Asil awoke with a throbbing pain at the base of her skull and the bitter taste of iron and ash on her tongue. Her arms were bound tightly at the wrists, and a persistent ache burned in her shoulders from being suspended for what felt like hours. The air around her reeked of decay and something older—stale magic, as if the world itself had forgotten how to breathe. Flickers of dull light danced across warped stone walls, casting long, inconsistent shadows, but there was no true warmth, no flame.
This wasn't Fort Warren. This was something far worse.
She tried to summon her strength, to call out to Lucia, to pull from her talents—but nothing answered. Her gifts, which once burned so bright, felt like embers smothered under stone. A strange pressure circled her wrists, pulsing faintly with violet light. Asil looked down and grimaced. Shadowsteel.
She remembered it from SR3 lore—Jack used to tease her for hoarding trivia from the game like a dragon with its hoard. He once joked that the only thing that could ever stop her was a pair of Shadowsteel bracelets. Apparently, someone had taken that joke literally.
She was alone, crammed in a cage bolted to the back of a massive cart. The plain they traveled was twisted and broken—crimson skies smudged with soot, black lightning crackling across jagged, obsidian mountains that clawed at the heavens. Dozens of other cages rumbled alongside hers, some empty, some occupied by other prisoners. None of them held Abby. Or Lucia.
“Abby…” she whispered, her voice barely audible above the creaking metal and moaning wind. The last image burned into her mind was Abby’s catatonic face, pale and distant, after seeing the vision of her brother’s supposed death. The memory cut deep. But Asil steeled herself. Abby was strong. She just needed time. And someone to find her.
Hours passed—at least she assumed so. Time moved strangely in this place. When the convoy stopped, it did so before a fortress of jagged basalt and bone, stitched into the landscape like a wound refusing to close. Towering gates yawned open, and she was dragged through, her boots scraping uselessly against the black stone floor.
They didn’t throw her in with the other prisoners. Isolation. Psychological warfare. Break the strong ones first.
Her cell was carved directly into the stone wall of the complex—cold, narrow, and utterly devoid of light when the bars sealed behind her. She didn’t sleep. Not really. She drifted in and out of awareness, her thoughts fractured between panic and planning.

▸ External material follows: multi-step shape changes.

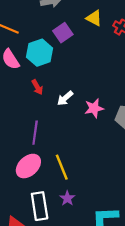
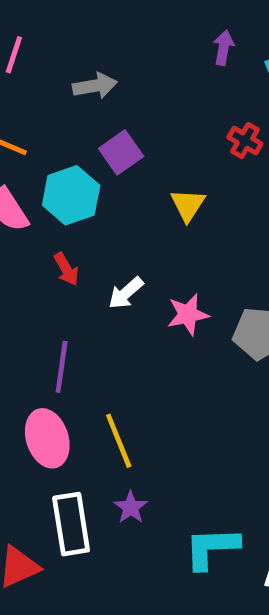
yellow triangle: (94, 18) -> (188, 205), moved, turned 36
pink ellipse: (28, 166) -> (47, 438), turned -65

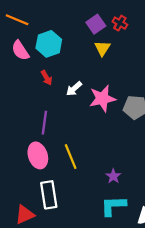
red cross: (245, 141) -> (120, 23), moved
purple square: (121, 152) -> (96, 24), moved
pink star: (188, 314) -> (102, 99), size x1.4
purple star: (131, 507) -> (113, 176), moved

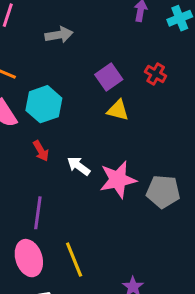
red cross: (120, 23) -> (156, 74), moved
yellow triangle: (102, 48) -> (118, 110), turned -49
white arrow: (74, 89) -> (79, 166), turned 77

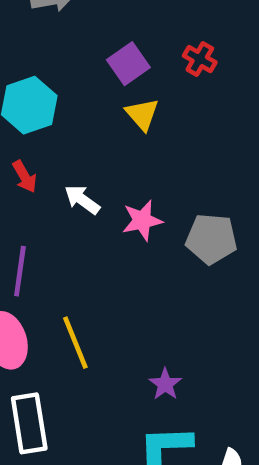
yellow triangle: (118, 110) -> (142, 114), turned 35
pink star: (118, 180) -> (142, 220), size x0.7

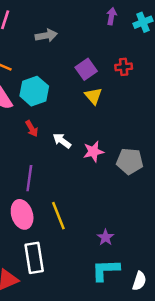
red cross: (200, 59) -> (124, 67), turned -35

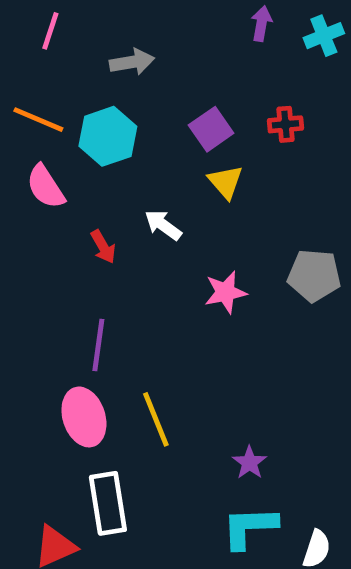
cyan hexagon: (34, 91) -> (108, 136), moved
white arrow: (62, 141) -> (163, 225), moved
gray pentagon: (130, 161) -> (314, 275), moved

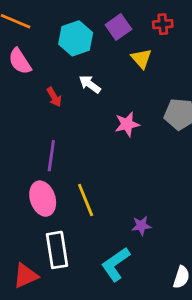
cyan hexagon: (108, 136) -> (76, 38), moved
yellow triangle: (225, 182) -> (141, 58), moved
purple star: (249, 463) -> (141, 226), turned 30
cyan L-shape: (249, 527) -> (116, 264), moved, turned -33

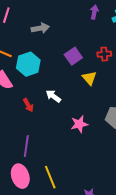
cyan hexagon: (76, 38) -> (28, 64), moved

Eventually, the shriek of rusted hinges roused her. One of the ash-skinned jailers pulled her from her cell without a word. His face was crude, tusked, and unmistakably orcish. Asil blinked in confusion. Orcs had been absent from SR3—cut content, a mystery from SR2 days. Some fans claimed they’d been exiled, others insisted they never existed at all.
But here he was. Real. Huge. And very much enjoying his job.
He kept his back to her the entire march, his thick armor clicking softly with each step. She tried to lash out—test the bounds of her strength, her physicality—but the manacles clamped tighter with each attempt, sending a cold jolt of suppression through her core.
Not the walls. The shackles. That’s what kept them in line.
They entered a courtyard—the heart of the prison camp. It resembled a makeshift village made of junked stone and twisted metal. At its center sat a squat, rotund orc behind a crude desk cluttered with scrolls and rusted tools. A line of prisoners stretched before him, each being processed, cataloged, assigned.
When it was her turn, Asil barely registered the guard calling her forward. It took three shouts and a jab from a club before she stepped into the orc’s gaze.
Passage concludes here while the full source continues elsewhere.